PROBLEM TO SOLVE: The records that follow should be copied in full, exactly as they read.

Page-level text extractions:
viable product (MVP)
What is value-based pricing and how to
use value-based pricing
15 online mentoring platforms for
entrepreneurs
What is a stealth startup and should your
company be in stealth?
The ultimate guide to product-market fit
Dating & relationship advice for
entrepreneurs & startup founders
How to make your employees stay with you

SOLUTION TO THIS TASK:
viable product (MVP)
What is value-based pricing and how to
use value-based pricing
15 online mentoring platforms for
entrepreneurs
What is a stealth startup and should your
company be in stealth?
The ultimate guide to product-market fit
Dating & relationship advice for
entrepreneurs & startup founders
How to make your employees stay with you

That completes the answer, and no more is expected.